SRS Merinos are plain bodied and very fertile sheep. There is a strong bond between the ewe and its lamb, so necessary for survival and growth of the lamb.

When you have bred robust and plain bodied ewes, you have secured the key profit drivers for a Merino breeding enterprise, namely:

  • high numbers of lambs weaned at excellent growth rates
  • very few lambs lost
  • quick recovery of the body condition of the ewes following lambing and lactation
  • low to nil feeding costs
  • excellent processing wool

SRS Merino rear a lot of lambs , on average, 120 to 130 % of lambs, compared with 75 % to 85 % in thick skinned Merino flocks.

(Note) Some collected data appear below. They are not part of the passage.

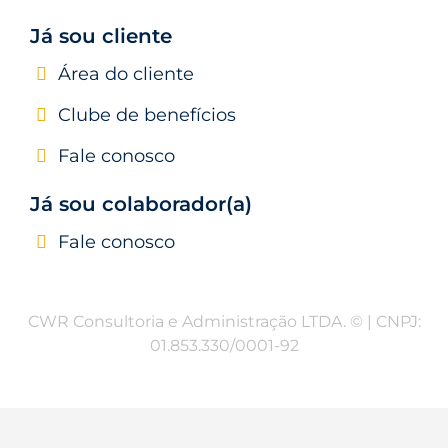
Já sou cliente
Área do cliente
Clube de benefícios
Fale conosco
Já sou co
laborador(a)
Fale conosco
CWR Consultoria e Administração LTDA. © | CNPJ:
01.853.330/0001-92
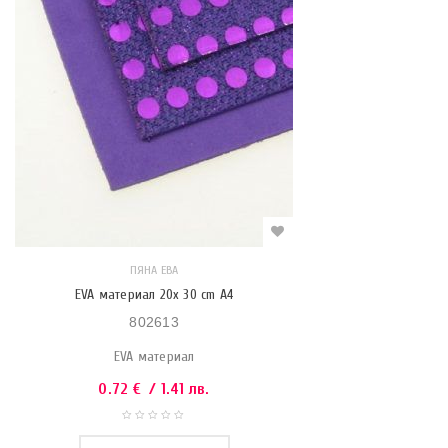
ПЯНА ЕВА
EVA материал 20x 30 cm A4
802613
EVA материал
0.72
€
/ 1.41 лв.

We focus on breeding Merino ewes that rear twins and triplets every year. These ewes are plain bodied, open faced, long eared and have high rumps and correspondingly, excellent breeding values for body muscle and fat reserves.

These ewes are of great interest to us. They are the key profit drivers for Merino breeding enterprises. In the SRS Merino studs, we prize these ewes as dams to breed replacement sires and to provide sale rams that will lift profit for commercial Merino flocks.

The visible traits in these ewes that explain this important outcome are:

  • plain bodies, not just one sheep but all of them.
  • great milking capacity to nurture the lambs.
  • an alert but calm temperament.


Take a long and hard look at the graph (Figure 1) below.

It shows the survival rate of Merino lambs from pregnancy scanning at day 80 of pregnancy through to weaning of the lambs at 5 months of age.

Firstly, note the unacceptable result for the Australian Merino industry. Only 59 % of the foetal lambs alive at day 80 of the 150 day gestation of the ewe are reared.

Now look at the fantastic weaning results for the Karbullah SRS Poll Merinos of Mark , Vicki and Luke Murphy in the tough environment of south western Queensland. Most lambs survive. The surviving progeny of the different Merino sires is as high as 95.5 % for the ram 12517 with most sires doing better than 88 %.

Also note that Merino rams bred by other SRS Poll Merino studs, namely the Parkdale ram 1395 from the Mudford family at Dubbo, New South Wales, the Well Gully ram 4343 from Errol and Candy Brumpton at Mitchell in central western Queensland, another very tough environment, and the Boxleigh Park ram 1324 of Hugh and Mardi Taylor at Wellington, New South Wales, and used at Karbullah in the 2015 joining, have all done exceedingly well with 91 % or more of the ram’s progeny being reared.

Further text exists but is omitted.